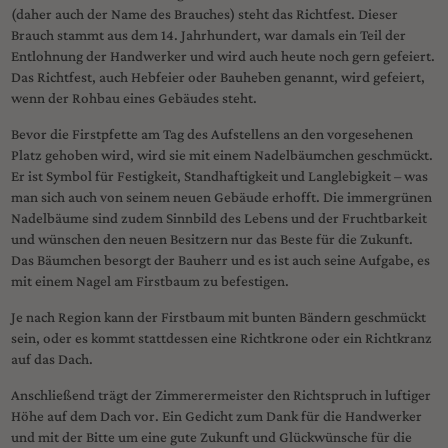
(daher auch der Name des Brauches) steht das Richtfest. Dieser
Brauch stammt aus dem 14. Jahrhundert, war damals ein Teil der
Entlohnung der Handwerker und wird auch heute noch gern gefeiert.
Das Richtfest, auch Hebfeier oder Bauheben genannt, wird gefeiert,
wenn der Rohbau eines Gebäudes steht.
Bevor die Firstpfette am Tag des Aufstellens an den vorgesehenen
Platz gehoben wird, wird sie mit einem Nadelbäumchen geschmückt.
Er ist Symbol für Festigkeit, Standhaftigkeit und Langlebigkeit – was
man sich auch von seinem neuen Gebäude erhofft. Die immergrünen
Nadelbäume sind zudem Sinnbild des Lebens und der Fruchtbarkeit
und wünschen den neuen Besitzern nur das Beste für die Zukunft.
Das Bäumchen besorgt der Bauherr und es ist auch seine Aufgabe, es
mit einem Nagel am Firstbaum zu befestigen.
Je nach Region kann der Firstbaum mit bunten Bändern geschmückt
sein, oder es kommt stattdessen eine Richtkrone oder ein Richtkranz
auf das Dach.
Anschließend trägt der Zimmerermeister den Richtspruch in luftiger
Höhe auf dem Dach vor. Ein Gedicht zum Dank für die Handwerker
und mit der Bitte um eine gute Zukunft und Glückwünsche für die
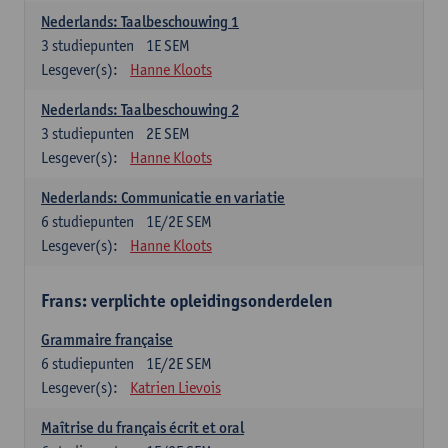
Nederlands: Taalbeschouwing 1
3
studiepunten
1E SEM
Lesgever(s):
Hanne Kloots
Nederlands: Taalbeschouwing 2
3
studiepunten
2E SEM
Lesgever(s):
Hanne Kloots
Nederlands: Communicatie en variatie
6
studiepunten
1E/2E SEM
Lesgever(s):
Hanne Kloots
Frans: verplichte opleidingsonderdelen
Grammaire française
6
studiepunten
1E/2E SEM
Lesgever(s):
Katrien Lievois
Maîtrise du français écrit et oral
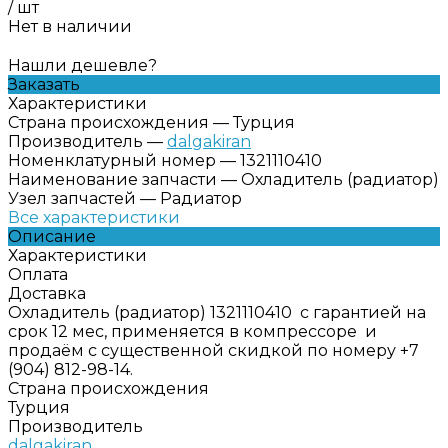
/
шт
Нет в наличии
Нашли дешевле?
Заказать
Характеристики
Страна происхождения
—
Турция
Производитель
—
dalgakiran
Номенклатурный номер
—
1321110410
Наименование запчасти
—
Охладитель (радиатор)
Узел запчастей
—
Радиатор
Все характеристики
Описание
Характеристики
Оплата
Доставка
Охладитель (радиатор) 1321110410 с гарантией на
срок 12 мес, применяется в компрессоре и
продаём с существенной скидкой по номеру +7
(904) 812-98-14.
Страна происхождения
Турция
Производитель
dalgakiran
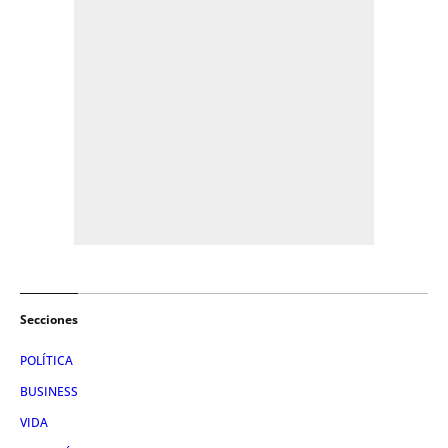
Secciones
POLÍTICA
BUSINESS
VIDA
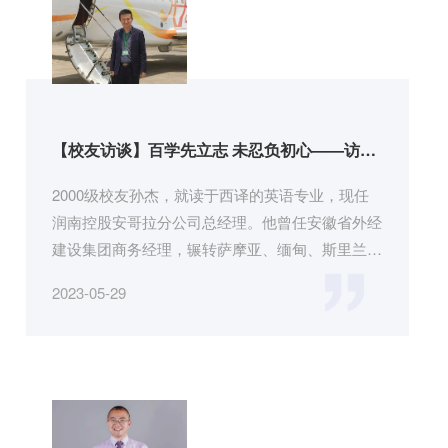
【校友访谈】百学先立志 未忍负初心——访润
南控股安哥拉分公司总经理孙杰
2000级校友孙杰，就读于西译的英语专业，现任
润南控股安哥拉分公司总经理。他曾任安徽省外经
建设集团商务经理，辗转萨摩亚、缅甸、斯里兰卡
等地，具有极强的业务能力，...
2023-05-29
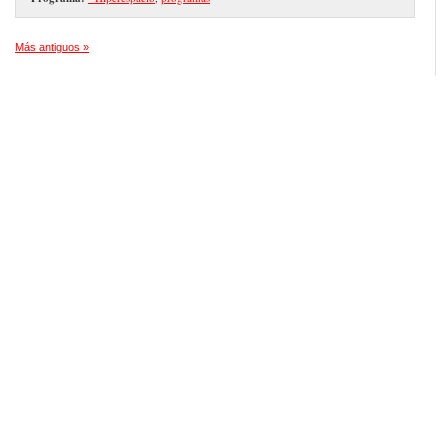
Más antiguos »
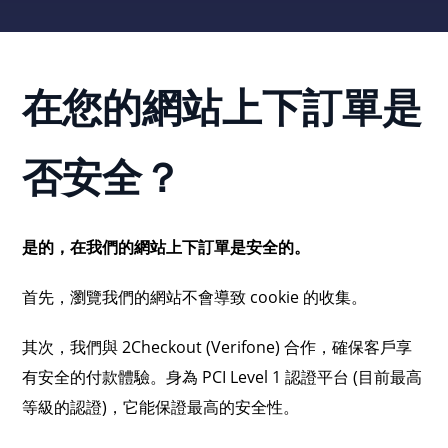
在您的網站上下訂單是
否安全？
是的，在我們的網站上下訂單是安全的。
首先，瀏覽我們的網站不會導致 cookie 的收集。
其次，我們與 2Checkout (Verifone) 合作，確保客戶享
有安全的付款體驗。身為 PCI Level 1 認證平台 (目前最高
等級的認證)，它能保證最高的安全性。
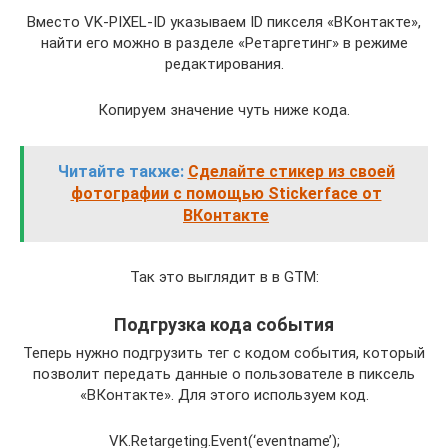
Вместо VK-PIXEL-ID указываем ID пикселя «ВКонтакте»,
найти его можно в разделе «Ретаргетинг» в режиме
редактирования.
Копируем значение чуть ниже кода.
Читайте также:
Сделайте стикер из своей
фотографии с помощью Stickerface от
ВКонтакте
Так это выглядит в в GTM:
Подгрузка кода события
Теперь нужно подгрузить тег с кодом события, который
позволит передать данные о пользователе в пиксель
«ВКонтакте». Для этого используем код.
VK.Retargeting.Event(‘eventname’);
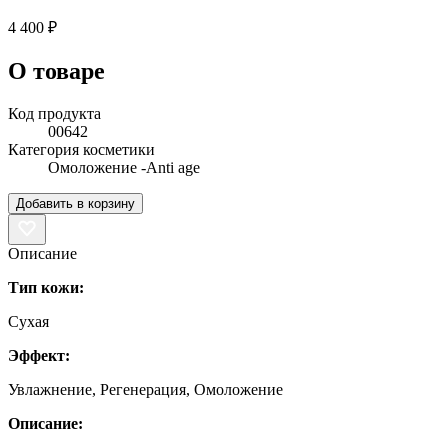
4 400 ₽
О товаре
Код продукта
00642
Категория косметики
Омоложение -Anti age
Добавить в корзину
Описание
Тип кожи:
Сухая
Эффект:
Увлажнение, Регенерация, Омоложение
Описание:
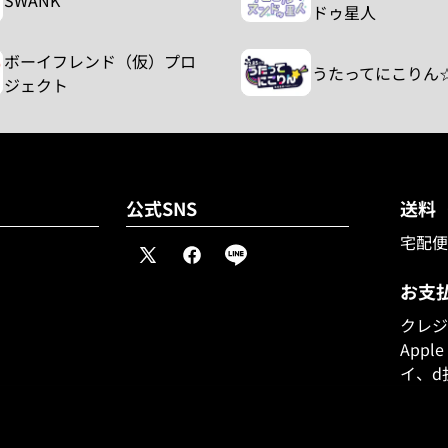
SWANK
ドゥ星人
ボーイフレンド（仮）プロ
うたってにこりん
ジェクト
公式SNS
送料
宅配便8
X
Facebook
Line
(Twitter)
お支
クレジッ
Appl
イ、d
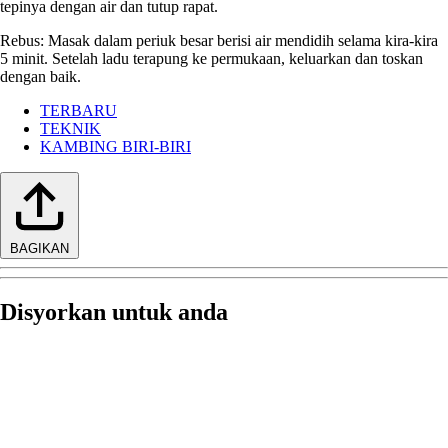
tepinya dengan air dan tutup rapat.
Rebus: Masak dalam periuk besar berisi air mendidih selama kira-kira
5 minit. Setelah ladu terapung ke permukaan, keluarkan dan toskan
dengan baik.
TERBARU
TEKNIK
KAMBING BIRI-BIRI
BAGIKAN
Disyorkan untuk anda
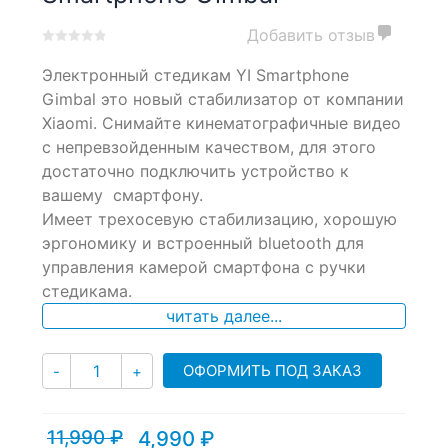
Добавить отзыв
0
5
0
Электронный стедикам YI Smartphone
out
of
Gimbal это новый стабилизатор от компании
based
Xiaomi. Снимайте кинематографичные видео
on
с непревзойденным качеством, для этого
customer
ratings
достаточно подключить устройство к
вашему смартфону.
Имеет трехосевую стабилизацию, хорошую
эргономику и встроенный bluetooth для
управления камерой смартфона с ручки
стедикама.
читать далее...
Количество
ОФОРМИТЬ ПОД ЗАКАЗ
-
+
11,990
₽
4,990
₽
Текущая
Первоначальная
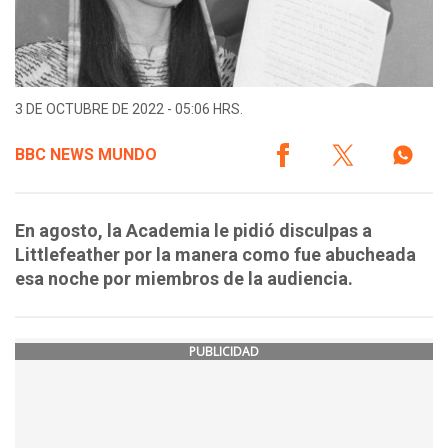
3 DE OCTUBRE DE 2022 - 05:06 HRS.
BBC NEWS MUNDO
En agosto, la Academia le pidió disculpas a
Littlefeather por la manera como fue abucheada
esa noche por miembros de la audiencia.
PUBLICIDAD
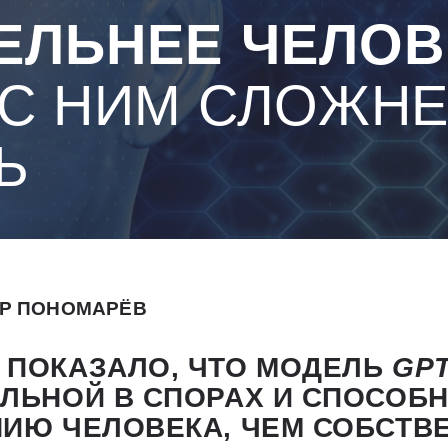
ЕЛЬНЕЕ ЧЕЛОВ
 С НИМ СЛОЖН
Ь
Р ПОНОМАРЁВ
 ПОКАЗАЛО, ЧТО МОДЕЛЬ
GPT
ЛЬНОЙ В СПОРАХ И СПОСОБ
НИЮ ЧЕЛОВЕКА, ЧЕМ СОБСТВ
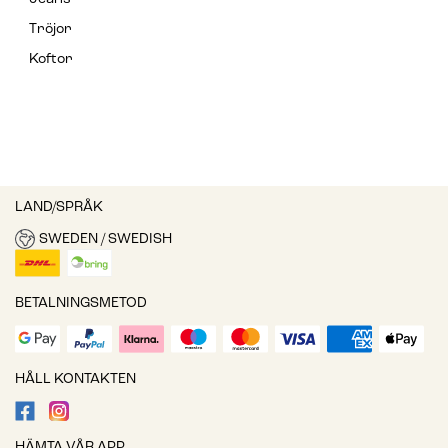
Tröjor
Koftor
LAND/SPRÅK
SWEDEN / SWEDISH
BETALNINGSMETOD
HÅLL KONTAKTEN
HÄMTA VÅR APP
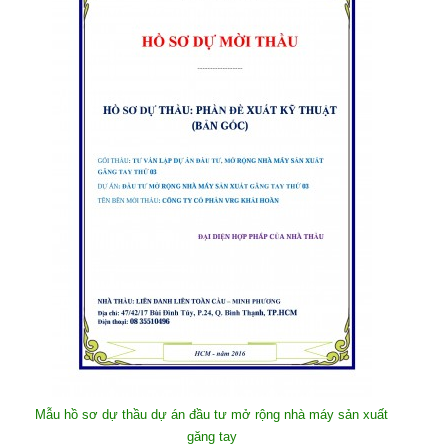
Mẫu hồ sơ dự thầu dự án đầu tư mở rộng nhà máy sản xuất
găng tay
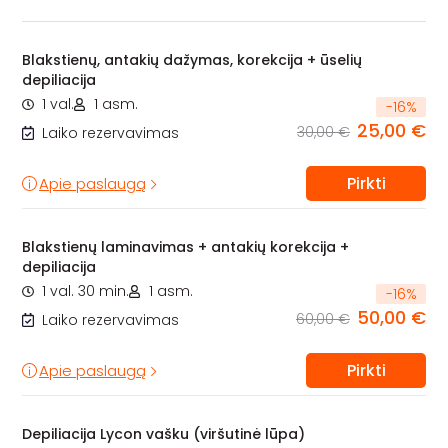
Blakstienų, antakių dažymas, korekcija + ūselių
depiliacija
1 val.
1 asm.
-
16
%
25,00 €
30,00 €
Laiko rezervavimas
Pirkti
Apie paslaugą
Blakstienų laminavimas + antakių korekcija +
depiliacija
1 val. 30 min.
1 asm.
-
16
%
50,00 €
60,00 €
Laiko rezervavimas
Pirkti
Apie paslaugą
Depiliacija Lycon vašku (viršutinė lūpa)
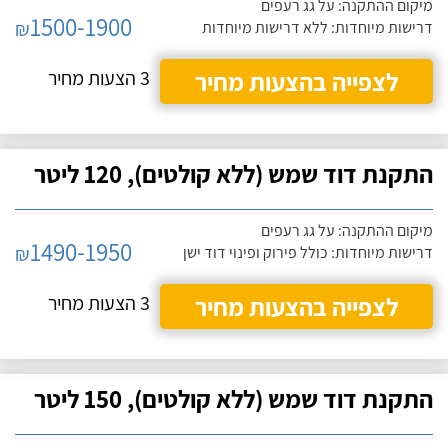
מיקום ההתקנה: על גג רעפים
1500-1900
₪
דרישות מיוחדות: ללא דרישות מיוחדות
לצפייה בהצעות מחיר
3 הצעות מחיר
התקנת דוד שמש (ללא קולטים), 120 ליטר
מיקום ההתקנה: על גג רעפים
1490-1950
₪
דרישות מיוחדות: כולל פירוק ופינוי דוד ישן
לצפייה בהצעות מחיר
3 הצעות מחיר
התקנת דוד שמש (ללא קולטים), 150 ליטר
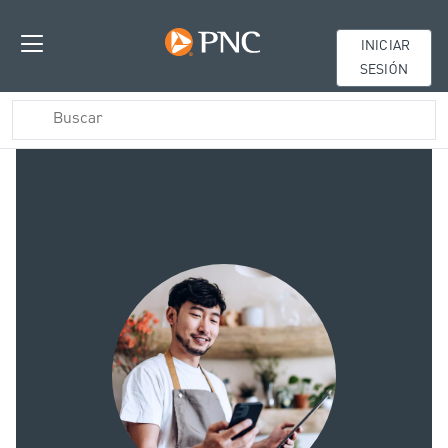
INICIAR
SESIÓN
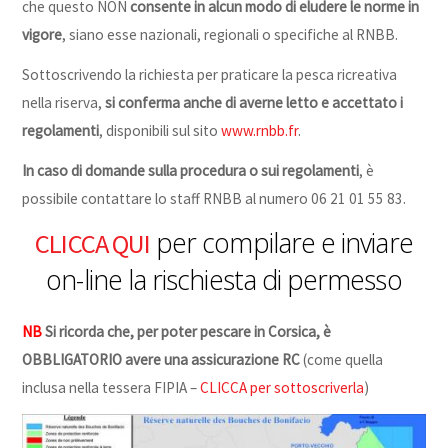
che questo NON
consente in alcun modo di eludere le norme in
vigore
, siano esse nazionali, regionali o specifiche al RNBB.
Sottoscrivendo la richiesta per praticare la pesca ricreativa
nella riserva,
si conferma anche di averne letto e accettato i
regolamenti
, disponibili sul sito
www.rnbb.fr
.
In caso di domande sulla procedura o sui regolamenti
, è
possibile contattare lo staff RNBB al numero 06 21 01 55 83.
per compilare e inviare
CLICCA QUI
on-line la rischiesta di permesso
NB
Si ricorda che, per poter pescare in Corsica, è
OBBLIGATORIO avere una assicurazione RC
(come quella
inclusa nella tessera FIPIA –
CLICCA per sottoscriverla
)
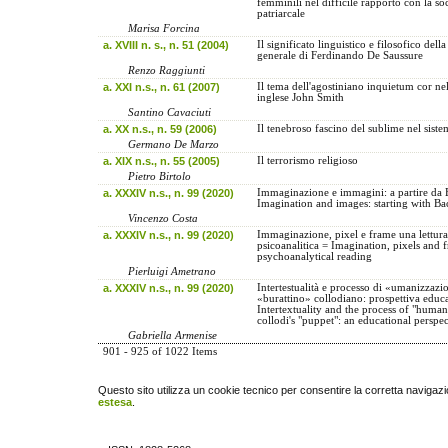
femminili nel difficile rapporto con la so
patriarcale
Marisa Forcina
a. XVIII n. s., n. 51 (2004)
Il significato linguistico e filosofico della
generale di Ferdinando De Saussure
Renzo Raggiunti
a. XXI n.s., n. 61 (2007)
Il tema dell'agostiniano inquietum cor ne
inglese John Smith
Santino Cavaciuti
a. XX n.s., n. 59 (2006)
Il tenebroso fascino del sublime nel sist
Germano De Marzo
a. XIX n.s., n. 55 (2005)
Il terrorismo religioso
Pietro Birtolo
a. XXXIV n.s., n. 99 (2020)
Immaginazione e immagini: a partire da 
Imagination and images: starting with Ba
Vincenzo Costa
a. XXXIV n.s., n. 99 (2020)
Immaginazione, pixel e frame una lettur
psicoanalitica = Imagination, pixels and 
psychoanalytical reading
Pierluigi Ametrano
a. XXXIV n.s., n. 99 (2020)
Intertestualità e processo di «umanizzazi
«burattino» collodiano: prospettiva educ
Intertextuality and the process of "human
collodi's "puppet": an educational perspe
Gabriella Armenise
901 - 925 of 1022 Items
Questo sito utilizza un cookie tecnico per consentire la corretta navigazi
estesa
.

- - - - -

▶ _HOW TO COMPLETE THIS TASK_
Your reply must be a single number: the count of lines in the listing that hold "gefeiert".

▶ _SOLUTION TO THE PROBLEM_
2